Nell'epoca del formato Pdf e dei download digitali, la Corte costituzionale prevede di spendere 54mila euro per le proprie pubblicazioni. Altri 48mila euro è previsto che se ne vadano per la «Fornitura delle uniformi di servizio». Le «Spese postali e di posta elettronica» ammontano a 28mila euro, tremila euro in più rispetto al 2020. Poi, ovviamente, ci sono le pensioni degli ex dipendenti, che gravano anch' esse sul budget (tra cui gli assegni di 25 ex giudici e 12 loro superstiti, non proprio striminziti), e gli stipendi. Un decreto del 2014 ha fissato, per tutti i dipendenti pubblici, un tetto agli emolumenti pari a 240mila euro lordi l'anno. È la cifra che vale per il presidente della Repubblica e per il primo presidente della Cassazione, ma non per i giudici costituzionali. I quali si riunirono e fecero valere quanto stabilito dalla legge del 1953, nella quale si stabilisce che il loro stipendio è «aumentato della metà» rispetto a quello del magistrato ordinario con la funzione più alta. Il risultato è che quattordici di loro hanno una busta paga annua lorda di 360mila euro, corrispondenti, in media, a 169.385 euro netti.

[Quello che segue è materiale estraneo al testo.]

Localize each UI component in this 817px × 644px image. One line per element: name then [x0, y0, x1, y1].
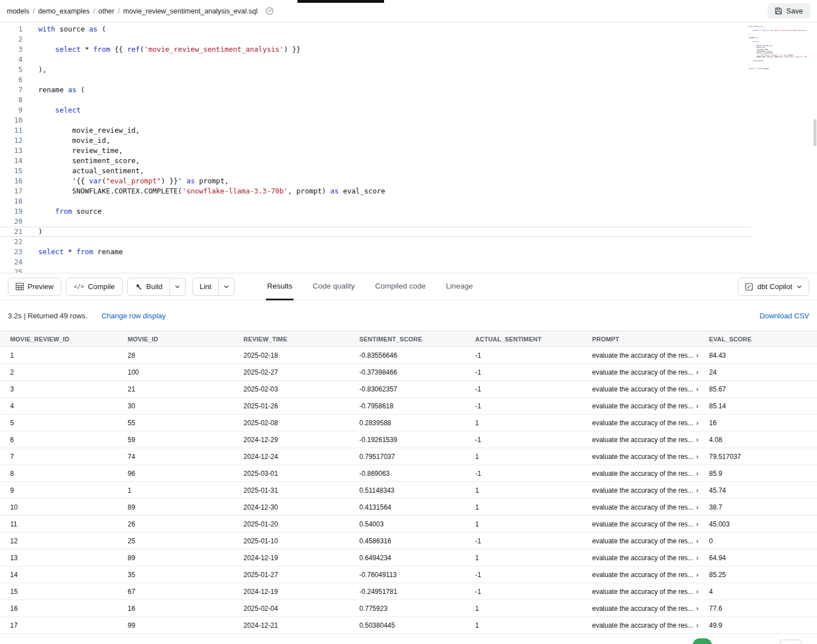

Il quindicesimo, il presidente, aggiunge a questa cifra una «indennità di rappresentanza» pari a un quinto della retribuzione, ovvero 72mila euro lordi. Il resto lo fanno la suddetta autovettura di servizio, le spese di viaggio, l'uso di cellulari e pc portatili e quella che nei documenti della Consulta è chiamata la «piccola foresteria, monolocale o bilocale», dietro al Quirinale, «prevalentemente utilizzata dai giudici che risiedono fuori Roma». Insomma, un piccolo mondo antico che resiste a tutto, persino al Covid. Finché c'è chi lo mantiene.